As users request resources on database 108, database 108 may query directory server 110 for access parameters for the requesting user. For example, as user 106 requests to gain access to resources controlled by database 108, database 108 may query server 110 for access information pertaining to user 106. This access information may include read/write/execute permissions for objects in database 108, a CPU quota for user 106, a disk quota for user 106, a scheduling priority for user 106, and a default profile for user 106.

Additionally, server 104 may keep a local cached copy of all configuration information received from directory server 110 to facilitate configuration and access control for times when directory server 110 may be unavailable.

Note that directory server 110 may be a standalone server, as well as a member of a cluster that includes servers 112 and 114. Aggregating configuration and security information for all databases and database servers within an organization at a directory server or a clustered directory server greatly reduces administration overhead as well as increases enterprise security. This allows for more servers to be configured, installed, and administered by fewer users which saves time and reduces potential security hazards.

Installing a Database Server

FIG. 2 presents a flowchart illustrating the process of installing database server 104 in accordance with an embodiment of the present invention. The system starts when database server 104 encounters a parameter to be configured for database server 104 (step 202). Next, database server 104 queries directory server 110 for configuration information for database server 104 (step 204). After receiving this configuration information, database server 104 configures the parameter with a value specified by the configuration information received from directory server 110 (step 206). Note that database server 104 may also cache a local copy of configuration information received from directory server 110.

Granting Access to Resources

FIG. 3 presents a flowchart illustrating the process of granting a user 106 access to resources in accordance with an embodiment of the present invention. The system starts when database 108 receives a request for resources from user 106 (step 302). In response to this request, database server 104 queries directory server 110 for all access configuration information pertaining to user 106 (step 304). Once the access configuration information is received, database 108 configures access permission for user 106 based on the received access configuration information (step 306). Note that user 106 may be a local user to database 108 who is unknown to directory server 110. In this case, database 108 may optionally access local configuration information not received from directory server 110. Note that additional variations and exceptions may be additionally defined through security policies on directory server 110.
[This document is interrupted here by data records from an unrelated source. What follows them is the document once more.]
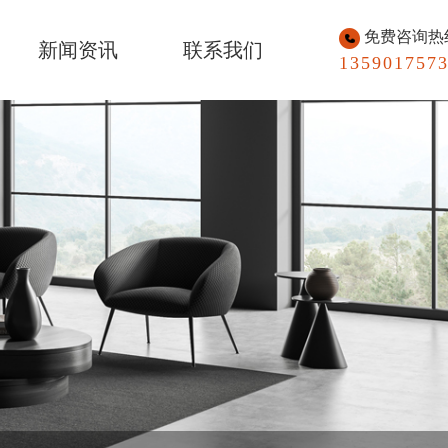
免费咨询热
新闻资讯
联系我们
135901757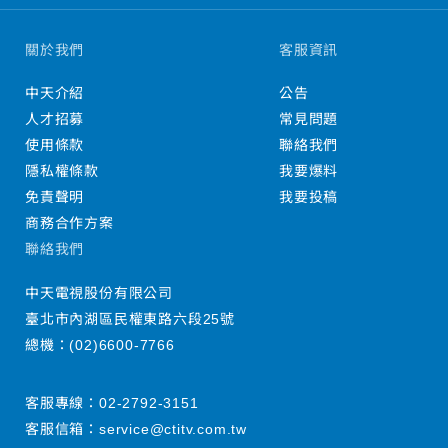
關於我們
客服資訊
中天介紹
公告
人才招募
常見問題
使用條款
聯絡我們
隱私權條款
我要爆料
免責聲明
我要投稿
商務合作方案
聯絡我們
中天電視股份有限公司
臺北市內湖區民權東路六段25號
總機：
(02)6600-7766
客服專線：
02-2792-3151
客服信箱：
service@ctitv.com.tw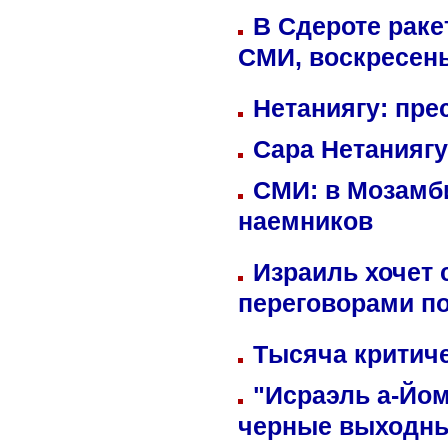
В Сдероте раке
СМИ, воскресень
Нетаниягу: пре
Сара Нетаниягу
СМИ: в Мозамби
наемников
Израиль хочет 
переговорами п
Тысяча критиче
"Исраэль а-Йом
черные выходн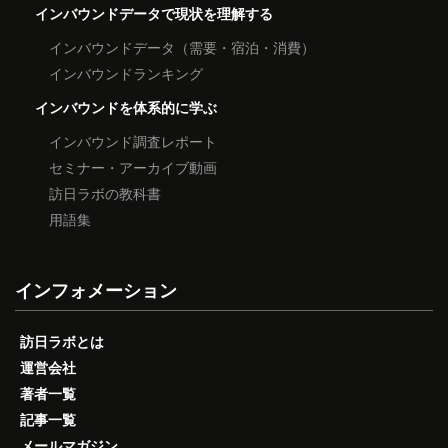
インバウンドデータで現状を理解する
インバウンドデータ（需要・宿泊・消費）
インバウンドランキング
インバウンドを体系的に学ぶ
インバウンド調査レポート
セミナー・アーカイブ動画
訪日ラボの教科書
用語集
インフォメーション
訪日ラボとは
運営会社
著者一覧
記事一覧
メールマガジン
The foregoing descriptions of embodiments of the present invention have been presented for purposes of illustration and description only. They are not intended to be exhaustive or to limit the present invention to the forms disclosed. Accordingly, many modifications and variations will be apparent to practitioners skilled in the art. Additionally, the above disclosure is not intended to limit the present invention. The scope of the present invention is defined by the appended claims.